Mahkeme, Kanal 7'yi sordu!
Almanya, ikinci dalga Deniz Feneri e.V. soruşturması kapsamında Türkiye'ye adli yardımlaşma talebine istinaden yeni bir dosya yolladı.
Alman mahkemesi, aralarında RTÜK Başkanı Zahid
Akman'ın da bulunduğu 16 zanlının Kanal 7
televizyonu ile bağlantısını sordu.

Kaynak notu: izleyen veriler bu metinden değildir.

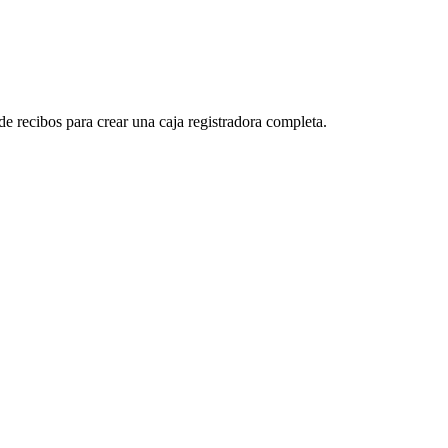
 recibos para crear una caja registradora completa.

Almanya, ikinci dalga
Deniz Feneri e.V. soruşturması kapsamında
Türkiye'ye adli yardımlaşma talebine istinaden yeni bir dosya
yolladı.
Ticari, siyasi ve dinsel bağlantılar
Mevzuat gereği yeminli mütercimlerce Türkçe'ye çevrilerek aslıyla
birlikte Almanya'dan Türkiye'ye gönderilen ve geçtiğimiz cuma günü
Adalet Bakanlığı'na ulaştığı açıklanan 84 sayfalık adli yardımlaşma
talebinde, adları belirtilen 16 zanlıya ilişkin polisiye bilgilerin
yanı sıra, bu kişilerin ticari, siyasi ve dinsel bağlantıları
hakkında da bilgi istendi.
Frankfurt Bölge Mahkemesi Savcısı Martin Links imzalı adli
yardımlaşma talebinde, “Bu kişilerin Kanal 7 televizyonu
(İstanbul ve Frankfurt/Main) ile hangi iş ve organik irtibatı
vardır” ifadesine yer verildi.
Savcı Links'in yetkili adli makama yönelttiği adli yardımlaşma
talebinde, alınacak ifadeler ve yapılacak araştırma sonucu gerekli
delillerin bulunacağının tahmin edildiği dile getirildi. Bu
delillerle, Türkiye'ye havale edilen bağış paralarının nerede
kullanıldığının ortaya çıkarılacağı ifade edilirken, özellikle
Kanal 7 televizyonu yayıncısı Yeni Dünya
İletişim A.Ş. yöneticileri ile çalışanlarının Türkiye ve
Almanya'daki Deniz Feneri dernekleriyle bağlantıları üzerinde
duruldu.
Milyonlarca euro buharlaştı
Almanya'da 17 Eylül 2008'de sonuçlanan ilk dalga Deniz
Feneri e.V. davasında sanıkların 'Türkiye'deki
asıl karar vericilerin' talimatıyla 2002-2007 arasında
Almanya'da en az 42 milyon euro topladıkları belirtildi. Bu rakamın
17 milyon euro'sunun nakit olarak kuryelerle Zekeriya Karaman'a
ulaştırıldığı, 8 milyon euro'nun Türkiye'deki Deniz Feneri'ne
havale edildiği, 4 milyon euro'nun dava başlarken Almanya'daki
Deniz Feneri hesaplarında bloke edildiği, kalan miktarın da idari
ve cari giderlerle reklamlara harcandığı belirlendi.
Resmi muhasebe kayıtlarıyla yasa dışı muhasebe kayıtları arasında 11.7 milyon euro fark saptanırken, mali bilirkişi raporuna göre, kasada 2.8 milyon euro'nun eksik olduğu tespit edildi.